There was once a lotus leaf that found its roots in a wide pond some hours from the Thai capital. The pond was cool and many fish swam around its roots making the water ripple gently as it does all over Thailand when the fish swim and the breezes blow. The leaf was broad and strong and decorated in a myriad of strong veins. When it rained the leaf would catch rainwater, the drops rolling like mercury down to its centre, cooling the leaf. It stood on a stalk that lifted it above the green waters, and every day its handsome round patterned face followed the sun from its red rising to its white-hot zenith to its beautiful sad farewell. All around the leaf were other lotus leaves, and many of the famous lotus flowers so adored by the Lord Buddha and his followers for their delicate, sculptural grace and perfection.

Everyday, a small boat would paddle out to the pond and people would select flowers and leaves for the markets of Bangkok. Lotus leaves are used for food and for beautiful wrappings in Thailand and the flowers are presented to altars by people wishing to honour the life of the Buddha or praying for improved fortunes. Imagine how surprised our leaf was shortly after being lifted from the pond, to find himself not bumping along in a van towards the capital, but rather being laid out gently in the sun with some other leaves in the open area of a small bronze foundry. The leaves were gently shaped as they dried by a pair of English hands. Our leaf died in the appreciative hands of this stranger and so entered another life – as it is believed in these lands. Things happened very fast at this point. 
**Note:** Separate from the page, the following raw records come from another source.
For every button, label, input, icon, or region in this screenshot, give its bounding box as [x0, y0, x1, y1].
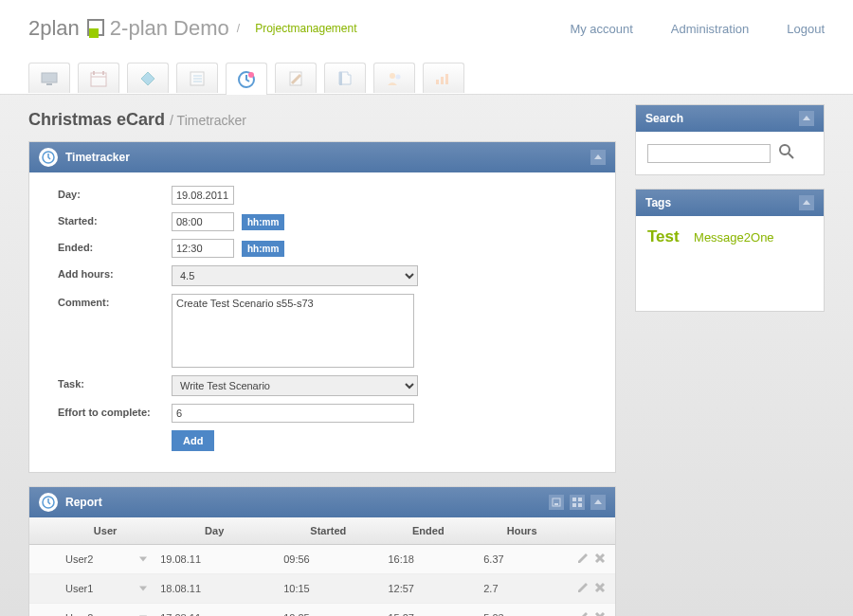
tag-message2one[interactable]: Message2One [694, 230, 774, 245]
svg-rect-4 [93, 71, 95, 75]
chevron-down-icon [139, 557, 147, 562]
nav-my-account[interactable]: My account [570, 22, 632, 36]
ended-format-hint: hh:mm [242, 241, 284, 257]
tags-heading: Tags [645, 196, 671, 209]
tag-test[interactable]: Test [647, 227, 680, 245]
tab-calendar[interactable] [78, 63, 119, 93]
delete-row-button[interactable] [593, 610, 607, 616]
search-icon[interactable] [778, 143, 795, 163]
svg-point-39 [780, 145, 789, 154]
collapse-panel-button[interactable] [590, 150, 606, 165]
collapse-tags-button[interactable] [799, 195, 814, 210]
edit-row-button[interactable] [576, 552, 590, 567]
svg-marker-21 [594, 154, 602, 159]
cell-user[interactable]: User1 [58, 574, 153, 604]
grid-view-button[interactable] [570, 495, 585, 510]
brand-logo: 2plan 2-plan Demo / Projectmanagement [28, 16, 357, 41]
svg-marker-38 [803, 116, 810, 120]
cell-user[interactable]: User2 [58, 545, 153, 574]
cell-hours: 5.03 [476, 604, 568, 617]
add-hours-select[interactable]: 4.5 [172, 265, 418, 286]
timetracker-heading: Timetracker [65, 151, 130, 164]
col-hours: Hours [476, 517, 568, 545]
brand-demo-label: 2-plan Demo [110, 16, 229, 41]
edit-row-button[interactable] [576, 581, 590, 596]
timetracker-panel: Timetracker Day: Started: hh:mm [28, 141, 616, 473]
clock-icon [39, 493, 58, 512]
label-task: Task: [58, 375, 172, 390]
breadcrumb-separator: / [237, 22, 240, 35]
chevron-down-icon [139, 587, 147, 591]
cell-started: 10:15 [276, 574, 380, 604]
nav-logout[interactable]: Logout [787, 22, 825, 36]
svg-line-40 [789, 154, 793, 158]
tab-people[interactable] [373, 63, 415, 93]
add-button[interactable]: Add [172, 430, 214, 451]
effort-input[interactable] [172, 404, 414, 423]
label-day: Day: [58, 186, 172, 200]
svg-rect-5 [102, 71, 104, 75]
svg-rect-1 [46, 83, 52, 85]
svg-point-15 [390, 73, 395, 79]
cell-user[interactable]: User2 [58, 604, 153, 617]
table-row: User118.08.1110:1512:572.7 [29, 574, 615, 604]
logo-icon [85, 19, 104, 38]
collapse-search-button[interactable] [799, 111, 814, 126]
nav-administration[interactable]: Administration [671, 22, 749, 36]
col-started: Started [276, 517, 380, 545]
tags-panel: Tags Test Message2One [635, 189, 825, 312]
cell-ended: 16:18 [380, 545, 476, 574]
clock-icon [39, 148, 58, 167]
collapse-report-button[interactable] [590, 495, 606, 510]
cell-hours: 2.7 [476, 574, 568, 604]
svg-rect-25 [572, 498, 576, 501]
report-panel: Report User Day Started Ended Hours [28, 486, 616, 616]
page-title: Christmas eCard / Timetracker [28, 110, 616, 130]
project-tabstrip [0, 47, 853, 95]
svg-marker-41 [803, 200, 810, 205]
cell-ended: 15:27 [380, 604, 476, 617]
svg-point-16 [396, 74, 401, 79]
breadcrumb-projectmanagement[interactable]: Projectmanagement [255, 22, 356, 35]
tab-notes[interactable] [275, 63, 317, 93]
cell-started: 09:56 [276, 545, 380, 574]
tab-timetracker[interactable] [226, 63, 267, 95]
delete-row-button[interactable] [593, 552, 607, 567]
col-user: User [58, 517, 153, 545]
col-ended: Ended [380, 517, 476, 545]
svg-point-12 [248, 72, 254, 78]
svg-rect-17 [436, 80, 439, 84]
label-effort: Effort to complete: [58, 404, 172, 418]
svg-marker-29 [594, 499, 602, 504]
tab-files[interactable] [324, 63, 366, 93]
svg-rect-19 [445, 74, 448, 84]
tab-desktop[interactable] [28, 63, 70, 93]
report-heading: Report [65, 496, 102, 509]
label-ended: Ended: [58, 239, 172, 253]
svg-rect-27 [572, 503, 576, 507]
search-input[interactable] [647, 144, 771, 163]
comment-textarea[interactable] [172, 294, 414, 368]
ended-input[interactable] [172, 239, 234, 258]
search-heading: Search [645, 112, 683, 125]
started-input[interactable] [172, 212, 234, 231]
cell-started: 10:25 [276, 604, 380, 617]
task-select[interactable]: Write Test Scenario [172, 375, 418, 396]
export-button[interactable] [549, 495, 564, 510]
started-format-hint: hh:mm [242, 214, 284, 230]
svg-rect-24 [554, 503, 558, 505]
cell-hours: 6.37 [476, 545, 568, 574]
day-input[interactable] [172, 186, 234, 205]
svg-rect-18 [441, 77, 444, 84]
svg-rect-26 [578, 498, 582, 501]
tab-milestones[interactable] [127, 63, 169, 93]
tab-tasks[interactable] [176, 63, 218, 93]
delete-row-button[interactable] [593, 581, 607, 596]
col-day: Day [153, 517, 276, 545]
tab-budget[interactable] [423, 63, 464, 93]
cell-day: 19.08.11 [153, 545, 276, 574]
svg-rect-28 [578, 503, 582, 507]
svg-rect-0 [42, 73, 57, 82]
label-add-hours: Add hours: [58, 265, 172, 280]
edit-row-button[interactable] [576, 610, 590, 616]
The fragile, delicate, beautiful form of the leaf was painted with a fine rubber to catch the details of its surface and shape. The rubber was used as a mold to make a wax model. The wax model was carefully washed, fixed and checked and then covered with clay. The clay was heated so the wax would drain out leaving a cavity deep inside it – a space that held all the details of the leaf; a negative of the leaf. A huge crucible full of molten bronze was heated to 1200 degrees celsius and the bright liquid metal was poured into the leaf-shaped space within the clay, filling all the spaces; the veins and face of the leaf. After cooling the mold was broken open, revealing a somewhat rough bronze version of the leaf covered with flashings and sprues (vents that let the bronze flow). The bronze leaf was washed, ground, chased (which means various tools were used to clean and detail the metal) and a base was added using a solder. Once it was perfectly ready, the unfinished bronze leaf was heated with a flame torch, and a hard bristled brush spotted with special acids worked with the flame to build up a beautiful change to the surface. The light yellow of the metal became a rich, deep, varying patina that, once waxed, brought out the wonderful veins and fine shape of the leaf that had once been green and soft.

And so the strong leaf from the lotus pond gave its life to the creation of a vessel that will live on as a gorgeous statement of the life of that leaf and the life of the hands that worked it.